**Data supplied:**
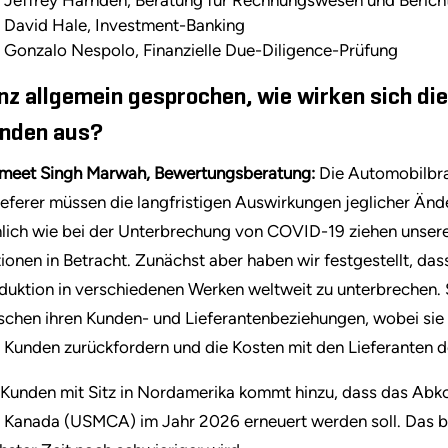
David Hale, Investment-Banking
Gonzalo Nespolo, Finanzielle Due-Diligence-Prüfung
nz allgemein gesprochen, wie wirken sich die
nden aus?
meet Singh Marwah, Bewertungsberatung:
Die Automobilbran
ieferer müssen die langfristigen Auswirkungen jeglicher Ä
lich wie bei der Unterbrechung von COVID-19 ziehen unser
ionen in Betracht. Zunächst aber haben wir festgestellt, dass
duktion in verschiedenen Werken weltweit zu unterbrechen.
schen ihren Kunden- und Lieferantenbeziehungen, wobei sie s
 Kunden zurückfordern und die Kosten mit den Lieferanten 
 Kunden mit Sitz in Nordamerika kommt hinzu, dass das Ab
 Kanada (USMCA) im Jahr 2026 erneuert werden soll. Das be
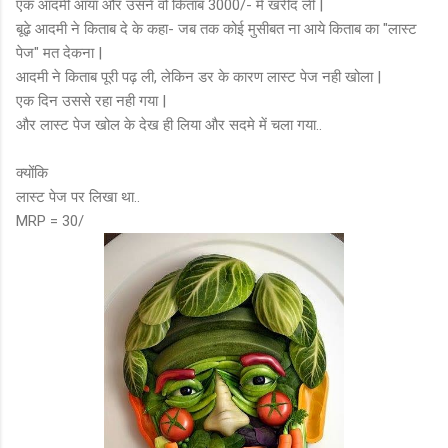
एक आदमी आया और उसने वो किताब 3000/- में खरीद ली |
बूढ़े आदमी ने किताब दे के कहा- जब तक कोई मुसीबत ना आये किताब का "लास्ट
पेज" मत देकना |
आदमी ने किताब पूरी पढ़ ली, लेकिन डर के कारण लास्ट पेज नही खोला |
एक दिन उससे रहा नही गया |
और लास्ट पेज खोल के देख ही लिया और सदमे में चला गया..
क्योंकि
लास्ट पेज पर लिखा था..
MRP = 30/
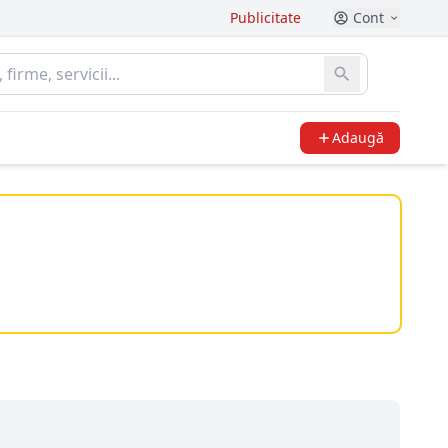
Publicitate
Cont
Adaugă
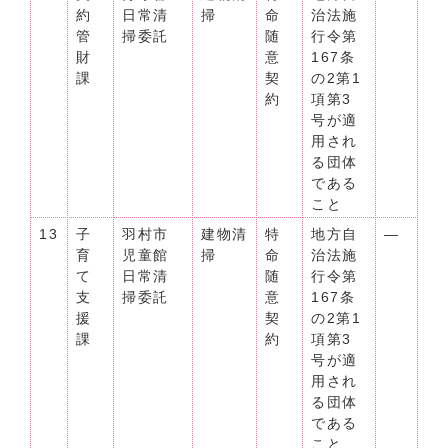
約
日常清
掃
命
治法施
管
掃委託
随
行令第
財
意
167条
課
契
の2第1
約
項第3
号が適
用され
る団体
である
こと
13
子
羽村市
建物清
特
地方自
―
育
児童館
掃
命
治法施
て
日常清
随
行令第
支
掃委託
意
167条
援
契
の2第1
課
約
項第3
号が適
用され
る団体
である
こと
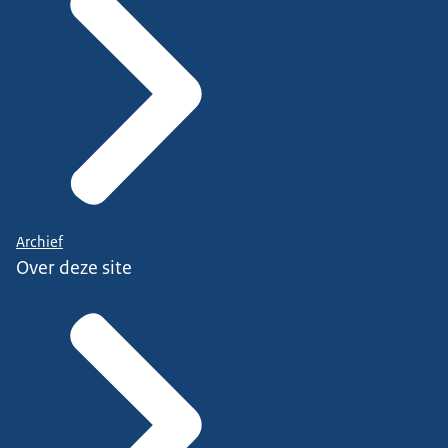
Archief
Over deze site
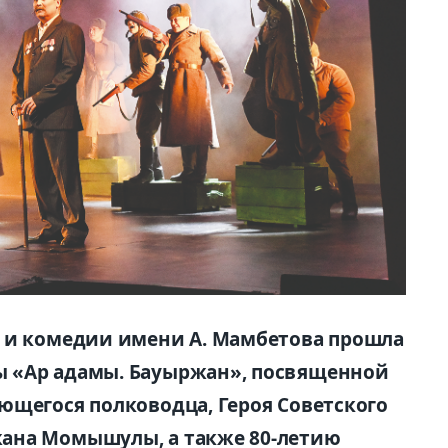
ы и комедии имени А. Мамбетова прошла
 «Ар адамы. Бауыржан», посвященной
ющегося полководца, Героя Советского
ана Момышулы, а также 80-летию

**Work item:** Filter the entries down to the lines that hold "Kunden". Copy those lines.

**Result for this exercise:**
schen ihren Kunden- und Lieferantenbeziehungen, wobei sie s
 Kunden zurückfordern und die Kosten mit den Lieferanten 
 Kunden mit Sitz in Nordamerika kommt hinzu, dass das Ab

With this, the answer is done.